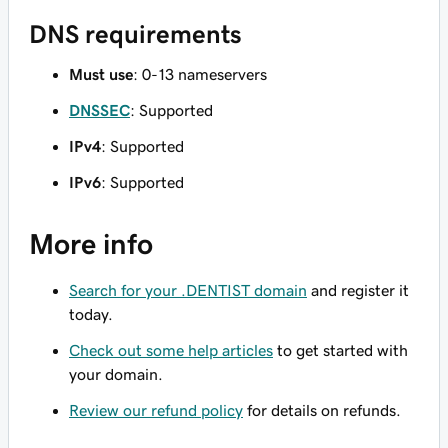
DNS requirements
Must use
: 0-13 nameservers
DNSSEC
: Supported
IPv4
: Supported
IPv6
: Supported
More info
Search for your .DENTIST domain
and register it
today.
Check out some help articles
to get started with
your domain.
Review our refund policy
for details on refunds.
══════
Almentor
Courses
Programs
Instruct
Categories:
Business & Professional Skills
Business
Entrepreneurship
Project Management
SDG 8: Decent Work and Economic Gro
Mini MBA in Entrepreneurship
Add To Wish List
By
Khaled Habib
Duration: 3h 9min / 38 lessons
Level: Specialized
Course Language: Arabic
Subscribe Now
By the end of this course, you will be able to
══════
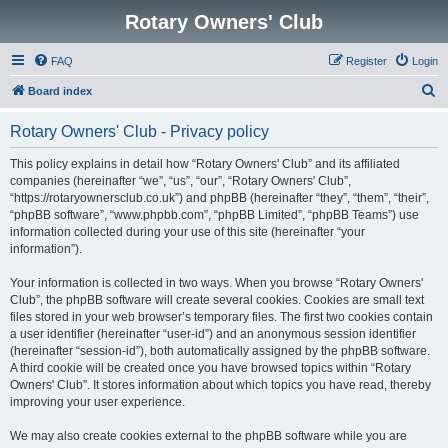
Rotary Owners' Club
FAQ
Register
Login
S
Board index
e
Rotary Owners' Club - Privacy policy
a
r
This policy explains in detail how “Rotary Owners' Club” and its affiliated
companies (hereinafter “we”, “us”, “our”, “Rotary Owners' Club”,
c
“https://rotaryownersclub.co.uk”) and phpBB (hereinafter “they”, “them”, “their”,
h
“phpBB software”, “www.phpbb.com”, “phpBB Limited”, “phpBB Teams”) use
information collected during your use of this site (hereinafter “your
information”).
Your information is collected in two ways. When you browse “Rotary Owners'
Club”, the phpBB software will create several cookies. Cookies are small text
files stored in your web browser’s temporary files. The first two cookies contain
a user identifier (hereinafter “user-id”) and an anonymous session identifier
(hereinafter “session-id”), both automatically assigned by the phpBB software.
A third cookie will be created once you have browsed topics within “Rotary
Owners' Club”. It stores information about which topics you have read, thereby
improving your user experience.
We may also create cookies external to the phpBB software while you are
══════
## [How to complete this task]
From the records above, extract exactly and only the lines that begin at the line with "Subscribe Now" and stop after the line with "By the end of".

## [Task response]
Subscribe Now
By the end of this course, you will be able to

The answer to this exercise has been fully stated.